Miró el techo, como si pudiera ver a través de la madera y la escayola y saber qué estaba pensando Sally en la cama. Sabía que su compañera tenía problemas para conciliar el sueño. Y cuando lo conseguía, se agitaba, daba vueltas y parecía preocupada en sueños.
Se preguntó si Ashley tendría los mismos problemas para dormir. Probablemente era conveniente averiguarlo. Pero cómo averiguar las causas se le escapaba. Hope ignoraba que más o menos el mismo dilema mantenía despierto a Scott en ese preciso momento.
Boston tiene una singular cualidad camaleónica que la diferencia de otras ciudades. En las brillantes mañanas de verano parece estallar de energía e ideas. Respira cultura y educación, constancia, historia. Una sensación intensa que promete muchas posibilidades. Pero cuando cae la niebla procedente de la bahía o cuando hay un regusto a escarcha en el aire o el sucio residuo de la nieve mancha las calles, Boston se convierte entonces en un sitio frío e inhóspito, con una afilada dureza propia de un lugar mucho más sombrío.
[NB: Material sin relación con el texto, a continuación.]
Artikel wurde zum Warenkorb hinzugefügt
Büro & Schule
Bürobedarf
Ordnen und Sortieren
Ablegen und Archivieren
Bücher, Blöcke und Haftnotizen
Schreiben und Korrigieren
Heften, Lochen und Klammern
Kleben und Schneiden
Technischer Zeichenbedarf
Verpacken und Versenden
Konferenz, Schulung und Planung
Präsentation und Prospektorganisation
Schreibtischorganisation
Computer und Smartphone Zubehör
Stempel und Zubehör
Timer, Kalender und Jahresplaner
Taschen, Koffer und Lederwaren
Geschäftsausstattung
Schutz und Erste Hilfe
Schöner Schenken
Contemplaba las sombras de la tarde arrastrarse lentamente por la calle Dartmouth, y sentía el aire caliente que salía del Charles. No podía ver el río desde donde me encontraba, pero sabía que estaba a pocas manzanas de distancia. Newbury Street, con sus tiendas y galerías elegantes, estaba cerca. Igual que la Escuela Berklee de Música, que llenaba las aceras adyacentes de aspirantes a músico de todas las variedades: rockeros punks, cantantes folks, concertistas de piano. Pelo largo, pelo de punta, pelo teñido. Incluso un vagabundo, canturreando para sí y meciéndose de un lado a otro, apoyado contra la pared de un callejón, medio oculto por las sombras. Puede que estuviera oyendo voces o tuviera el mono, difícil saberlo. En una calle cercana, un BMW tocó el claxon a varios estudiantes que cruzaban con el semáforo en rojo, y luego aceleró con un chirrido de neumáticos.
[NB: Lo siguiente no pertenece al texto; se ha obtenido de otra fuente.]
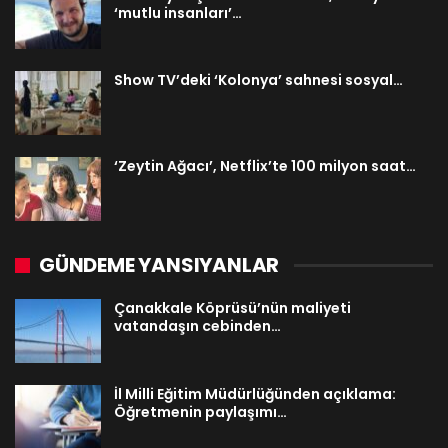
‘mutlu insanları’…
Show TV’deki ‘Kolonya’ sahnesi sosyal…
‘Zeytin Ağacı’, Netflix’te 100 milyon saat…
GÜNDEME YANSIYANLAR
Çanakkale Köprüsü’nün maliyeti
vatandaşın cebinden…
İl Milli Eğitim Müdürlüğünden açıklama:
Öğretmenin paylaşımı…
Me detuve un momento, pensando que lo que hacía único a Boston era la habilidad de acomodar al mismo tiempo tantas corrientes diferentes. Con tantas identidades para elegir, no era extraño que Michael O'Connell hubiera encontrado un hogar allí.
Todavía no conocía bien a ese hombre, pero empezaba a tener una leve idea.
Naturalmente, Ashley se enfrentaba a ese mismo misterio.